One of the aspects of parenting as well as homeschooling is discussing sexuality with our kids. Our two eldest have already engaged in several long talks about sex, their bodies, communication, consent, disease, and pregnancy.
We’ve talked to them about the importance of knowing themselves, their bodies, and their feelings of readiness to share that with someone else. All three of our kids, from an early age, discussed their body parts–all of them–so they would understand proper terms for them. This may have led to a few interesting moments, such as Daughter pointing to her lower half, and announcing at age 3 to bank tellers and old ladies on the street, “I have a clitoris!”
But it’s that sort of affirmation that is encouraging for a healthy relationship with her body. We used to live near a pair of girls, one of whom loved to announce, “I have a uvula!” She even knew to open her mouth and show it to us at the back of her throat. While she may have just loved the sound of the word, it was an important lesson in anatomy, and body-awareness.
When you’re open to discussion about all the functions of your child’s body from an early age, and the feelings that go along with changes, discomforts, and questions, then they’ll know they can come to you when their stomach hurts, their bowels are obstructed, or they’ve just had their first wet dream and need to make sense of it. I’ve had some surprising conversations–private ones–with my daughter about her own developing body. Some of these conversations I didn’t expect to have as early as we did, but once the initial surprise wore off (I covered it quickly enough), we were able to have meaningful talks about her body and address her needs in a way that was healthy and safe.
While some might cite averages, there are no fixed ages when development will take place, but instead, vast ranges.

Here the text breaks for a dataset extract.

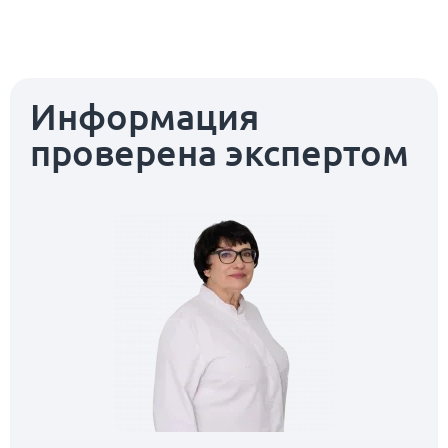
Информация
проверена экспертом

Sometimes children begin to grow curious far younger than their body’s development, others wait for a while. The two most important things you can offer your child is an open attitude that shows you’re ready to explore questions at any time, and the encouragement and resources they need to know their own body before they try to share it with anyone else.
To get started, I would recommend looking into some age appropriate resources to help both you and your child begin learning how to approach these questions. If they already know the names of their body parts, then it’s a good step in preparation. If not, I recommend a basic cover of anatomy using tools that are easy for them to understand at their development level (the two oldest both have copies of the Human Anatomy Coloring Book).
3 – 8 years of age (approx):
I had the privilege of working with Joani Blank to get her A Kid’s First Book About Sex digitized as a .pdf file. She also has a workbook with the same message, but intended for older children (6-9) who can read and write titled The Playbook for Kids About Sex, which is also available for download for free. The books are both out of print, but excellent resources for parents, schools, and homeschoolers. Donations are welcome, but Joani does not want any cost to prohibit its use. Details can be found in both .pdfs should you wish to contribute to her efforts.
Recommended by my friend Alba for explaining human reproduction: Where Did I Come From? by Peter Mayle.
8 – 12 years (approx):
The Care and Keeping of You: A Body Book for Girls by the American Girl Library offers discussion about female bodies in their preteen years. I checked this out from the library for my daughter, but she hasn’t read enough of it to give feedback one way or another. YMMV.
My Body, My Self for Boys is an introduction to puberty for the preteen male. Since I don’t have sons myself, I chose this based on user reviews of several titles in the genre.
What’s Happening to Me? A Guide to Puberty, also written by Mayle and recommended by my friend, is a guide the girls at the Mabon celebration this fall couldn’t put down. They flipped through it, giggling at the pictures, and solemnly reading the information. Good for any gender/sex.
As long as the book you’re choosing for your preteen is upfront and discloses accurate, medical information in an open and understanding manner, you’re not likely to go wrong. Many of these titles might be available at your local library, so if cost is an issue, check there first.
9 – 109 years (approx):
This article from Scarleteen is accurately titled “10 of the Best Things You Can Do for Your Sexual Self (At Any Age),” and was sent to a newsgroup this morning to which I subscribe.
The National Institute of Health (NIH) has a good web site for Reproductive and Sexual Health questions based on current medical facts, and the National Institute of Mental Health (NIMH) address some of the developmental and behavioral aspects of developing sexuality.
But one of my all time favorite sites for questions asked and answered about human sexuality is Go Ask Alice! There’s a wealth of sexuality information from sore breasts before menstruation to exploring sexual and gender identities. It’s not just for sexual questions, but an excellent resource for many topics both youth and adults struggle with.
One more important point I’d like to add: no matter what kind of conversations you’re having, make sure that it’s truly a dialogue, and that you listen. Answer questions with honesty, even if it means honestly admitting you don’t know, don’t feel comfortable discussing it, or wouldn’t mind finding out yourself. Listening is key, though, because our children need to know that they’re heard, no matter the subject; it adds to their self-esteem and confidence, and helps them build healthy identities, which incorporate healthy sexual identities.